● Task brief: Copy out the entries that follow exactly, leaving every picture behind.

Start of Supplied data

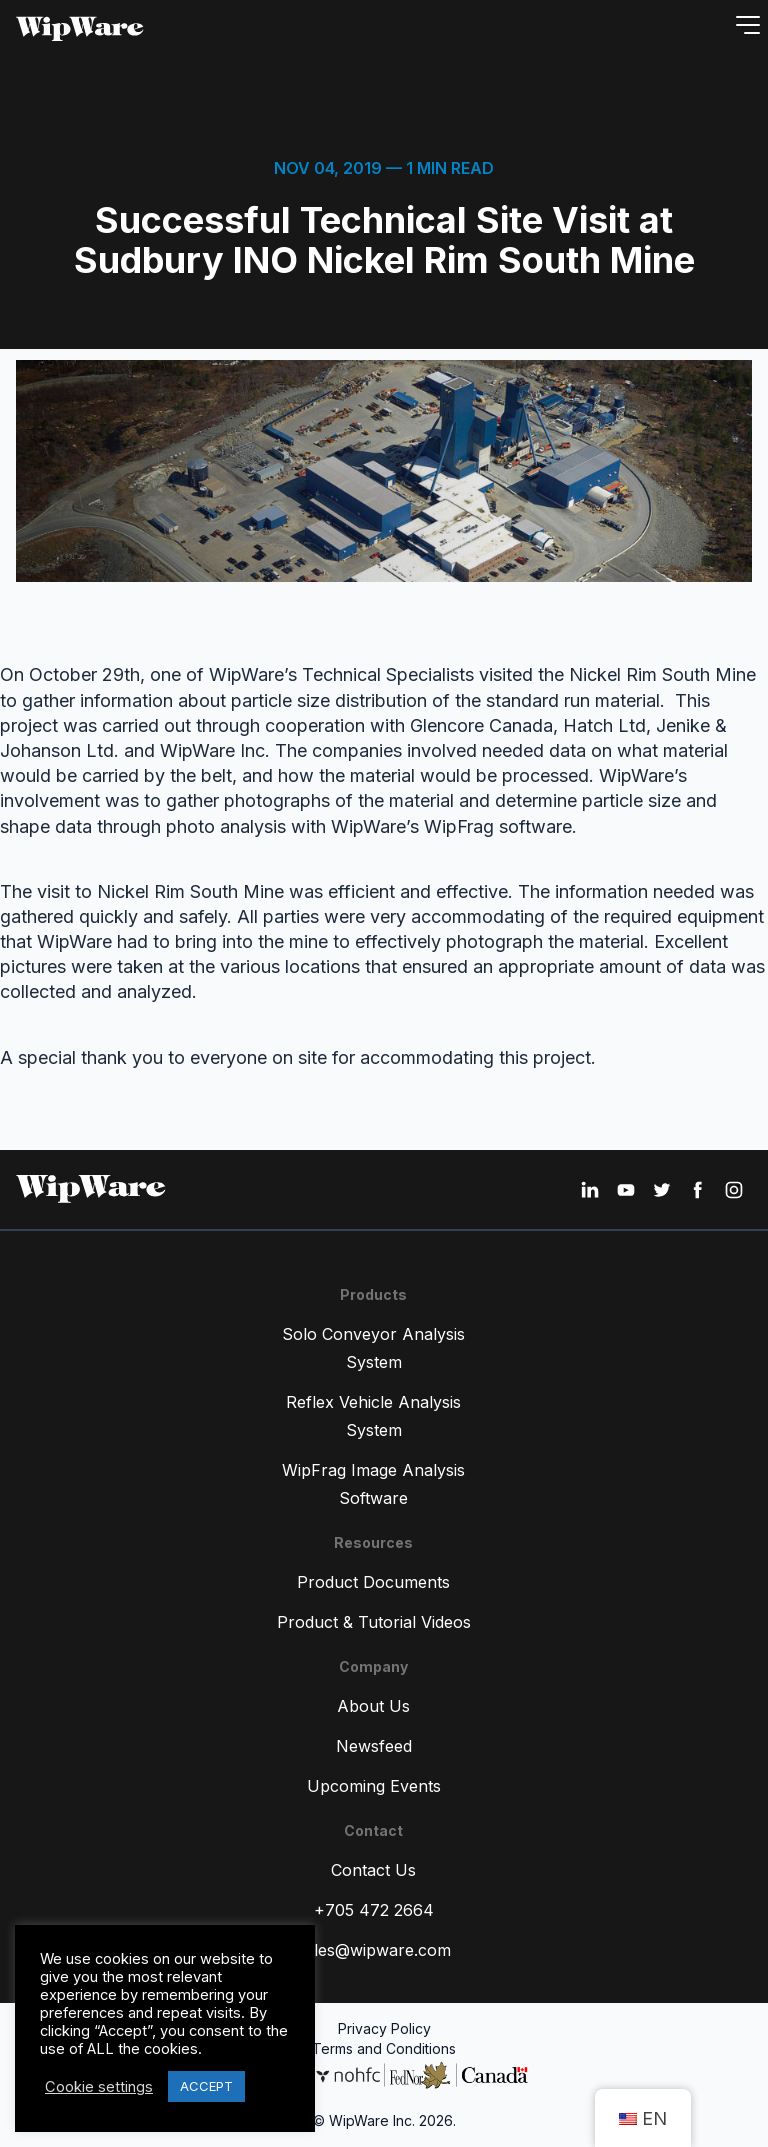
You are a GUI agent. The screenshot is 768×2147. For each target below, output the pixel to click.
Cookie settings (99, 2087)
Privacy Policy (384, 2028)
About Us (373, 1706)
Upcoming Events (374, 1786)
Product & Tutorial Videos (374, 1622)
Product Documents (373, 1582)
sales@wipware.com (374, 1950)
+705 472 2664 (374, 1910)
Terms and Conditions (384, 2048)
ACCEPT (206, 2086)
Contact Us (373, 1870)
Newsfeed (374, 1746)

End of Supplied data

● Solution to the problem:
You are a GUI agent. The screenshot is 768×2147. For each target below, output the pixel to click.
Cookie settings (99, 2087)
Privacy Policy (384, 2028)
About Us (373, 1706)
Upcoming Events (374, 1786)
Product & Tutorial Videos (374, 1622)
Product Documents (373, 1582)
sales@wipware.com (374, 1950)
+705 472 2664 (374, 1910)
Terms and Conditions (384, 2048)
ACCEPT (206, 2086)
Contact Us (373, 1870)
Newsfeed (374, 1746)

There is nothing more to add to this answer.